Authors: Pete Earley
“Are you kidding?” Fratianno snapped. “You’re going to stick me in some town I’ve never seen before, and then put me to work? At my age? With all that I’m going to give you guys? Fuck that!”
“I think you have to understand something,” Shur said. “You’re not giving
us
anything. You may be helping the U.S. attorneys and the FBI, but those are
other parts of the Justice Department. I’m not here to cut any deals. I’m just telling you what’s going to be. If you don’t like what we’re offering, well, I can walk out of here today without a second thought about you.”
Shur’s hard-line stance flustered Fratianno, and his attorney suggested they take a short break.
“I felt Fratianno really didn’t have much of a choice but to say yes to our program,” Shur said later, “because he was already too far committed to turn back. No one in the mob was going to believe that he hadn’t talked to us. So I wasn’t really too worried. I also wanted to keep the upper hand.”
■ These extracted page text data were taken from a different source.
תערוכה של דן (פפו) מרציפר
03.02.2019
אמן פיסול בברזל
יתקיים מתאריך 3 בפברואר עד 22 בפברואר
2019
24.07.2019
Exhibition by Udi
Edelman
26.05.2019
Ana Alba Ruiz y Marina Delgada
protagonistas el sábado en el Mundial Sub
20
When the meeting reconvened, Fratianno explained that he had several girlfriends in California and didn’t want to be relocated out of state. Shur said he’d have to cut off all ties with the women and leave the state. “Listen,” said Shur, “you need to join the program for your own protection, but there is more at stake here. You need to testify because it is the right thing to do. You need to do it for your country and your family, to have something your grandkids can point to with pride.”
Donald “Bud” McPherson, a deputy marshal from Los Angeles sitting across the table from Fratianno, fought back a grin. “Gerry Shur was a great con man when it came to dealing with witnesses,” McPherson said later. “I had heard him sweet-talk people into WITSEC for years with his Kennedyesque ‘ask not what the country can do for you’ speech. But Jimmy the Weasel didn’t give a shit about his country or anything else that Shur was trying to move him with. It was the first time I ever saw Shur fail in trying to con a con.”
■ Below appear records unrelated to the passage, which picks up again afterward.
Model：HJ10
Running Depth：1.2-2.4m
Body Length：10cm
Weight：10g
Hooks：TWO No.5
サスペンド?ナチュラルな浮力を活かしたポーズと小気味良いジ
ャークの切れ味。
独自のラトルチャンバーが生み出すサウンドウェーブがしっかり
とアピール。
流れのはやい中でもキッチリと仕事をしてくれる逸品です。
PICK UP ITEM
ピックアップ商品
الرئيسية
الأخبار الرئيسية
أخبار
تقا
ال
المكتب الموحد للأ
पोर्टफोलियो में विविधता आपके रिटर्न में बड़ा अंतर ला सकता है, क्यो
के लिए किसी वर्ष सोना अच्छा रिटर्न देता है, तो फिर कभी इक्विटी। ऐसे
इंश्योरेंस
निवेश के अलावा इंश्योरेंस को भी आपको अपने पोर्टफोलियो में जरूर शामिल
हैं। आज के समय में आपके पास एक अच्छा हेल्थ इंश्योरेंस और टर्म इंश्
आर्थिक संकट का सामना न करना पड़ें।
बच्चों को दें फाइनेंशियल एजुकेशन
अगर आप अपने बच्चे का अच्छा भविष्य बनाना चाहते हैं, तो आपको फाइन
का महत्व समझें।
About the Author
“Get out of my fucking life,” Fratianno snapped. “The question is not what I am going to do for my
country, it is what is the fucking country going to do for me?”
Shur and Fratianno continued at each other for nearly an hour. Fratianno would make a demand. Shur would reject it. When they took another break, Fratianno approached McPherson.
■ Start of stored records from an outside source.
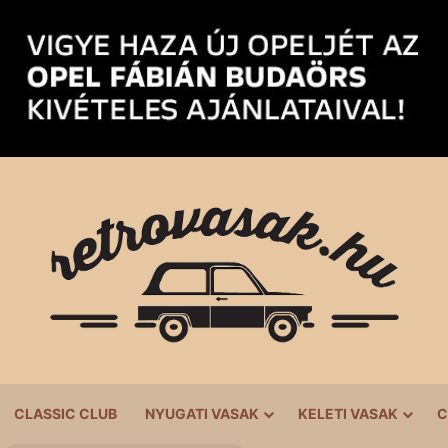
CLASSIC CLUB
NYUGATI VASAK
KELETI VASAK
C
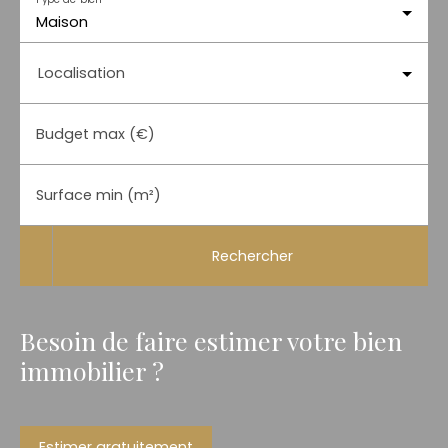
Maison
Localisation
Budget max (€)
Surface min (m²)
Rechercher
Besoin de faire estimer votre bien
immobilier ?
Estimer gratuitement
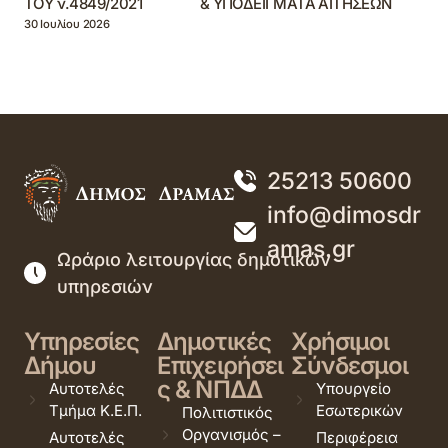
ΤΟΥ ν.4849/2021 & ΥΠΟΔΕΙΓΜΑΤΑ ΑΙΤΗΣΕΩΝ
30 Ιουλίου 2026
25213 50600
info@dimosdr
amas.gr
Ωράριο λειτουργίας δημοτικών
υπηρεσιών
Υπηρεσίες
Δημοτικές
Χρήσιμοι
Δήμου
Επιχειρήσει
Σύνδεσμοι
ς & ΝΠΔΔ
Αυτοτελές
Υπουργείο
Τμήμα Κ.Ε.Π.
Εσωτερικών
Πολιτιστικός
Οργανισμός –
Αυτοτελές
Περιφέρεια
“Listen, this Shur character, now he’s the big boss in Washington, right, but you’re the guy who actually does the legwork,” Fratianno said, “so maybe you can help me out here?” McPherson knew Fratianno was trying to hustle him, but he, too, refused to promise the gangster any special favors through WITSEC. Finally, Fratianno asked: “Where you from?”
“Brooklyn,” McPherson replied. “I grew up with a lot of guys you probably know.” He mentioned several gangsters from his old neighborhood.
“You’re shitting me,” Fratianno replied. “You knew them guys?”
“I used to play football with ’em,” McPherson said, “and during the war, we stole ration stamps and sold them to neighborhood wiseguys.”
Fratianno laughed. “Hey, I didn’t know there were guys like you out here in California. I want you to be
my
guy in this program.”
McPherson told him the Marshals Service didn’t allow witnesses to choose who was going to protect them. “Sure they don’t,” Fratianno retorted sarcastically. “We’ll see about that, okay? Just remember: You’re gonna be my guy!”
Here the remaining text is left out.